Scientists have long thought that one protein, NLRP3, can stimulate inflammation in response to many seemingly unrelated stimuli.
Dr. Chen, Professor of Molecular Biology and director of the UT Center for South East Inflammation Research, received the 2019 Life Sciences Award for identifying the DNA sensing enzyme cGAS (Cyclic GMP-AMP synthesis), which sounds like an alarm for an inherited immune response in cells.
The current study published today Nature, Dr. Chen studied another immune system pathway that included the NLRP3 protein, which is a significant component of the multiprotein complex called inflammacom. In response to too much of the harmful substances that range from toxins to cholesterol crystals, inflammation causes an inflammatory cell death or pyrotoze of the Greek word pyro, which means a fire. Inflammasome also increases the production of body immune systems, such as interleukins, which help in the body's immune response.

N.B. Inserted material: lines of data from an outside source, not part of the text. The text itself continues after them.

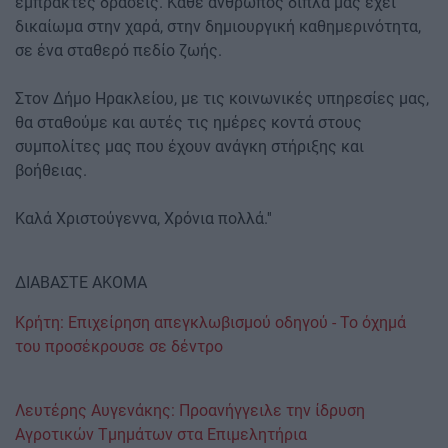
έμπρακτες δράσεις. Κάθε άνθρωπός δίπλα μας έχει
δικαίωμα στην χαρά, στην δημιουργική καθημερινότητα,
σε ένα σταθερό πεδίο ζωής.
Στον Δήμο Ηρακλείου, με τις κοινωνικές υπηρεσίες μας,
θα σταθούμε και αυτές τις ημέρες κοντά στους
συμπολίτες μας που έχουν ανάγκη στήριξης και
βοήθειας.
Καλά Χριστούγεννα, Χρόνια πολλά.''
ΔΙΑΒΑΣΤΕ ΑΚΟΜΑ
Κρήτη: Επιχείρηση απεγκλωβισμού οδηγού - Το όχημά
του προσέκρουσε σε δέντρο
Λευτέρης Αυγενάκης: Προανήγγειλε την ίδρυση
Αγροτικών Τμημάτων στα Επιμελητήρια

In addition, the NLRP3 protein is associated with an inflammation in the autoimmune disease group called cryoprine related periodic syndromes (CAPS), which includes the Family Cold Auto Inflammatory Syndrome (FCAS), gout, and Alzheimer's inflammatory form of the brain cells.
"The long-term issue in this area is how NLRP3 can activate many different agents that do not seem to belong to any chemical or structural similarity," said Dr Chen, a researcher at the Howard Hughes Medical Institute, who is the outstanding Department of Biomedical Sciences at George L. MacGregor, as Professor at the General Center for Genetic Studies at the Southwest University of Southwestern University. "These findings provide a new opportunity for the development of NLRP3 treatment for road infectious diseases."

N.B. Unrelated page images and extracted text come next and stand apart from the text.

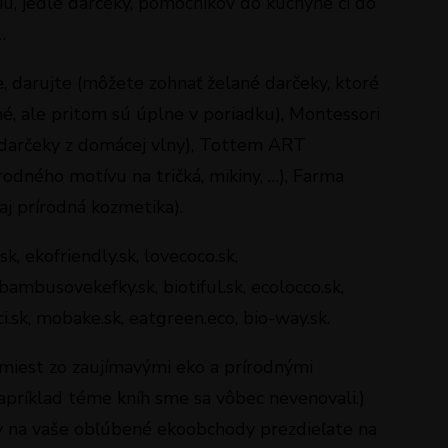
iu, jedlé darčeky, pomocníkov do kuchyne či do
…
, darujte (môžete zohnať želané darčeky, ktoré
né, ale pritom sú úplne v poriadku), Montessori
né darčeky z domácej vlny), Tottem ART
odného motívu na tričká, mikiny, …), Farma
aj prírodná kozmetika).
k, ekofriendly.sk, lovecoco.sk,
ambusovekefky.sk, biotiful.sk, ecolocco.sk,
i.sk, mobake.sk, eatgreen.eco, bio-way.sk.
iest zo zaujímavými eko a prírodnými
Napríklad téme kníh sme sa vôbec nevenovali.)
y na vaše obľúbené ekoobchody prezdieľate na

Using a combination of biochemical, imagery and genetic approaches, Dr. Chen and a post-graduate researcher Dr. Jueqi Chen, a research leader with and without commitment, discovered changes in previously unknown structures in cells.
They found that various stimuli cause cell organelles, called the trans-Golgi network (TGN), to split into huge blister or fluid-filled sacos. These bubbles contain a specific lipid component (PI4P) that binds to a specific NLRP3 region. This binding triggers a series of events that stimulate inflammation activation.

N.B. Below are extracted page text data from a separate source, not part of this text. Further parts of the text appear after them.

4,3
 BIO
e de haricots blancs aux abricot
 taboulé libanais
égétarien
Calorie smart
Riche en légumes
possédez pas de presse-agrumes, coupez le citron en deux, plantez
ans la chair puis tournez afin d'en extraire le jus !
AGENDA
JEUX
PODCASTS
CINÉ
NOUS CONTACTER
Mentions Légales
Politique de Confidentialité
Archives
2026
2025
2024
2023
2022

"Inflammation of NLRP3 is unique, as it can be caused by a large amount of stimuli," said Dr. Chen "This study reveals that the NLRP3 inflammation reveals structural changes caused by a variety of different substances that cause cell damage, rather than directly recognizing the harmful factors. In fact, NLRP3 activation resembles the" security model "used by the plants to combat various threats by monitoring the host the goals that have changed, the so-called pathogen-induced, changed self-approach.
"In connection with the disassembled trans-Golgi network of bubbles as" altered oneself, "NLRP3 indirectly senses many pathogens and hazardous molecules," he added.